********** WebGoat 5.0
********** 01.31.2007
**********
**
** Source Code: http://code.google.com/p/webgoat
** Download: http://sourceforge.net/project/showfiles.php?group_id=64424&package_id=61824
** User Guide: http://www.owasp.org/index.php/WebGoat_User_and_Install_Guide_Table_of_Contents
** Home Page: http://www.owasp.org/index.php/Category:OWASP_WebGoat_Project
** Contact Info: webgoat@g2-inc.com
**
**********
Thank you for downloading WebGoat!
This program is a demonstration of common server-side
application flaws. The exercises are intended to
be used by people to learn about application penetration
testing techniques.
WARNING 1: While running this program your machine will be
extremely vulnerable to attack. You should to disconnect
from the Internet while using this program.
WARNING 2: This program is for educational purposes only. If you
attempt these techniques without authorization, you are very
likely to get caught. If you are caught engaging in unauthorized
hacking, most companies will fire you. Claiming that you were
doing security research will not work as that is the first thing
that all hackers claim.
You can find more information about WebGoat at:
http://code.google.com/p/webgoat
CREDITS (Latest release)
Bruce Mayhew (http://www.g2-inc.com)
Sherif Koussa (http://www.macadamian.com)

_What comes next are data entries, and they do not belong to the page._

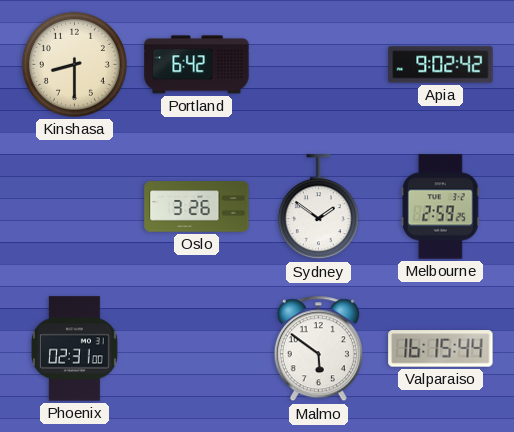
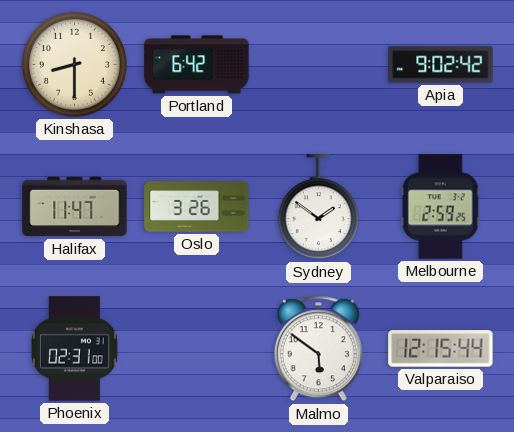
Halifax: none -> 11:47
Valparaiso: 16:15 -> 12:15
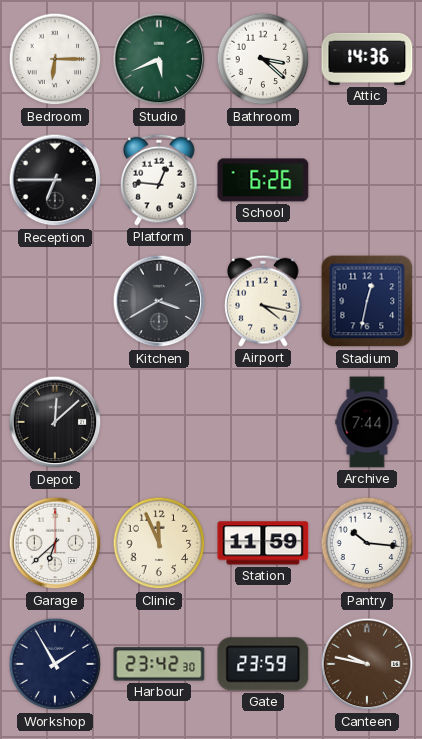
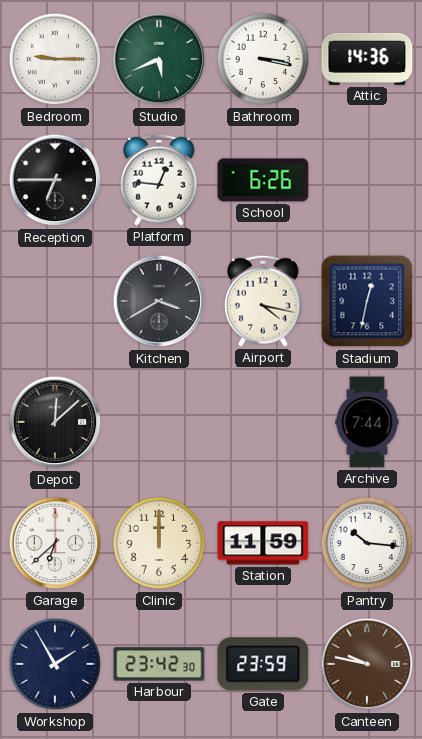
Bedroom: 6:15 -> 9:15
Bathroom: 3:22 -> 3:17
Clinic: 11:56 -> 12:00
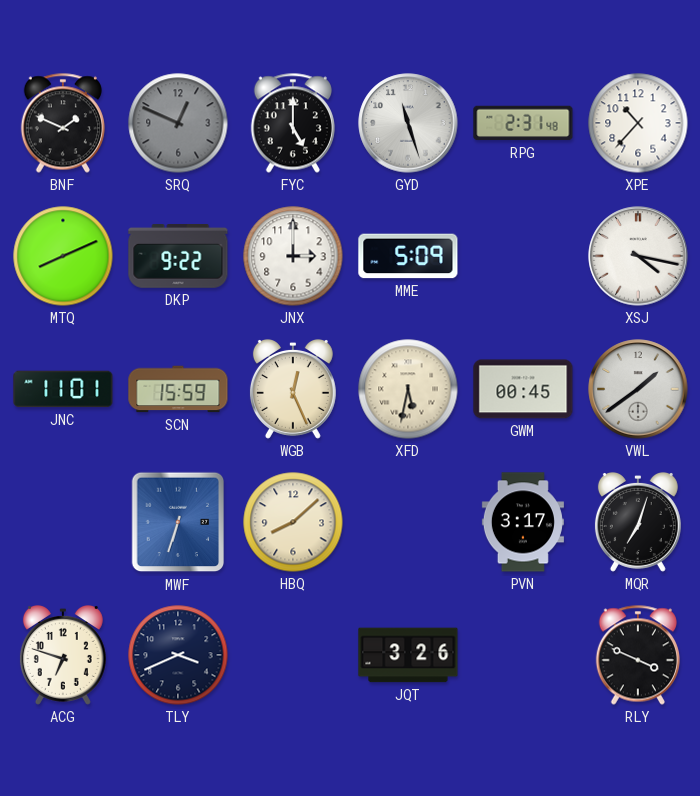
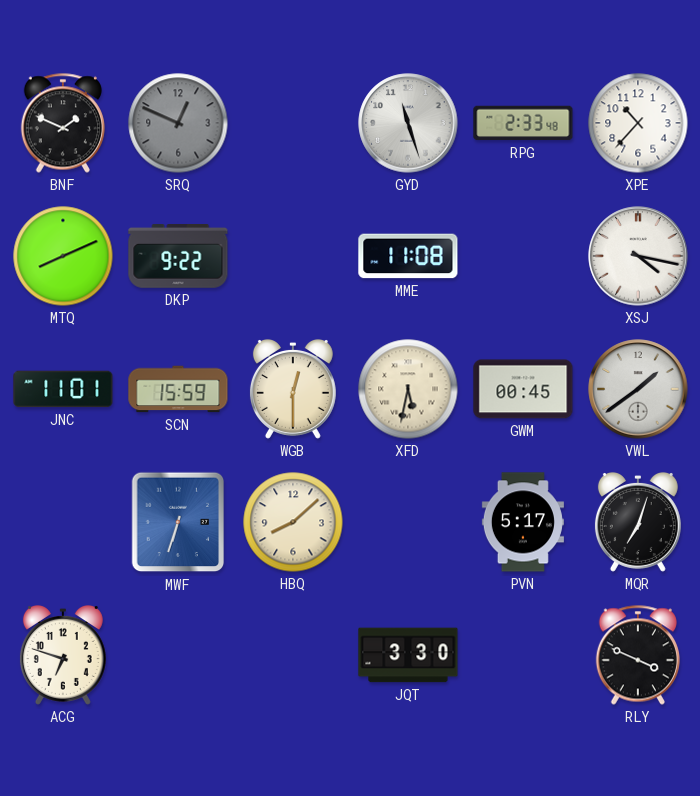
FYC: 5:00 -> none
RPG: 2:31 -> 2:33
JNX: 3:00 -> none
MME: 5:09 -> 11:08
WGB: 12:26 -> 12:30
PVN: 3:17 -> 5:17
TLY: 3:41 -> none
JQT: 3:26 -> 3:30
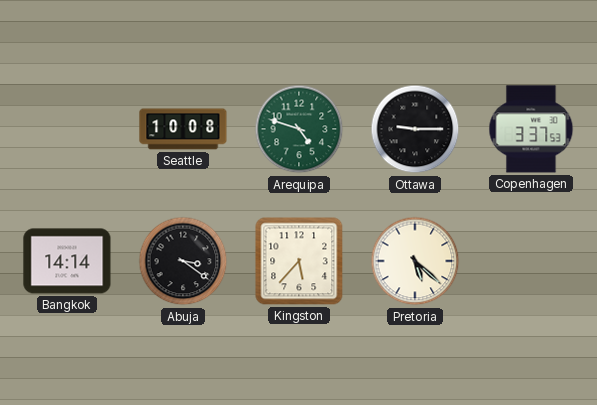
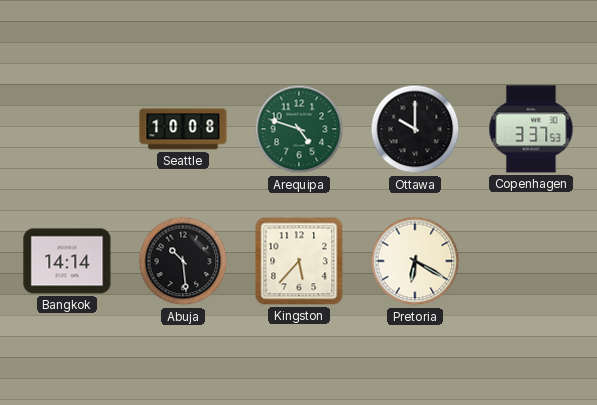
Ottawa: 9:15 -> 10:00
Abuja: 3:21 -> 10:29
Pretoria: 5:22 -> 6:20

Rogan Dawes (http://dawes.za.net/rogan)
Eric Sheridan (http://www.aspectsecurity.com)
Carlo Pelliccioni
The many people who have sent comments and suggestions...
WHAT'S NEW
* WebGoat is now current at Google code. (http://code.google.com/p/webgoat)
* HTTP Splitting
* Cross-Site Request Forgery
* XPATH Injection
* AJAX Security
* Log Spoofing
* Cache Poisoning
* Back Doors via SQL Injection
* Many upgrades and minor fixes
INSTALLATION
Windows - (Download, Extract, Double Click Release)
1. unzip the Windows_WebGoat-x.x_Release.zip to your working environment
2. To start Tomcat, browse to the WebGoat directory unzipped above and
double click "webgoat.bat"
3. start your browser and browse to... (Notice the capital 'W' and 'G')
http://localhost/WebGoat/attack
4. login in as: user = guest, password = guest
5. To stop WebGoat, simply close the window you launched it from.
Note: When intercepting request with IE7. You must add a '.' to the
end of localhost. i.e.
http://localhost./WebGoat/attack or
http://localhost.8080/WebGoat/attack if using a non standard port
Linux
1. Download and install Java JDK 1.5 from Sun (http://java.sun.com)
2. Unzip the Unix_WebGoat-x.x_Release.zip to your working directory
3. Set JAVA_HOME to point to your JDK1.5 installation
4. chmod +x webgoat.sh
5. Since the latest version runs on a privileged port, you will need to start/stop WebGoat as root.
sudo sh webgoat.sh start
sudo sh webgoat.sh stop
6. start your browser and browse to... (Notice the capital 'W' and 'G')
http://localhost/WebGoat/attack
7. login in as: user = guest, password = guest
OS X (Tiger 10.4+)
1. Unzip the Unix_WebGoat-x.x_Release.zip to your working directory
2. chmod +x webgoat.sh
3. Since the latest version runs on a privileged port, you will need to start/stop WebGoat as root.
sudo sh webgoat.sh start
sudo sh webgoat.sh stop
4. start your browser and browse to... (Notice the capital 'W' and 'G')
http://localhost/WebGoat/attack
5. login in as: user = guest, password = guest
DEVELOPER INSTALLATION
1. Download WebGoat-x.x_developer.zip source distribution
2. Unzip the WebGoat-x.x_developer.zip to your working directory
3. Follow the directions in HOW TO create the WebGoat workspace.txt
HOW WEBGOAT WORKS
TROUBLESHOOTING/FAQs:
Q. I put the OWASP downloaded war file in my tomcat/webapps directory and the
http://localhost/WebGoat/attack url doesn't work.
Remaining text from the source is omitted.